:: Exercise ::
A faithful copy of all the data is required; pictures should not be included.

Start of Data listing

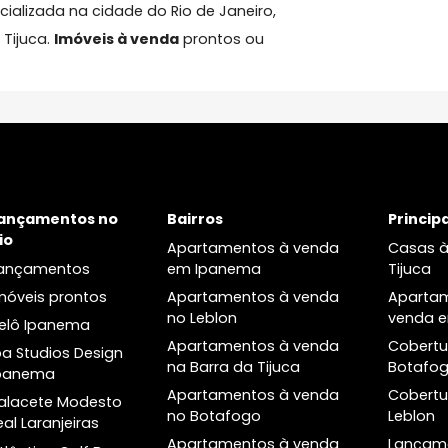
neiro
l
especializada na cidade do Rio de Janeiro,
rra da Tijuca.
Imóveis à venda
prontos ou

End of Data listing

:: Reply ::
neiro
l
especializada na cidade do Rio de Janeiro,
rra da Tijuca.
Imóveis à venda
prontos ou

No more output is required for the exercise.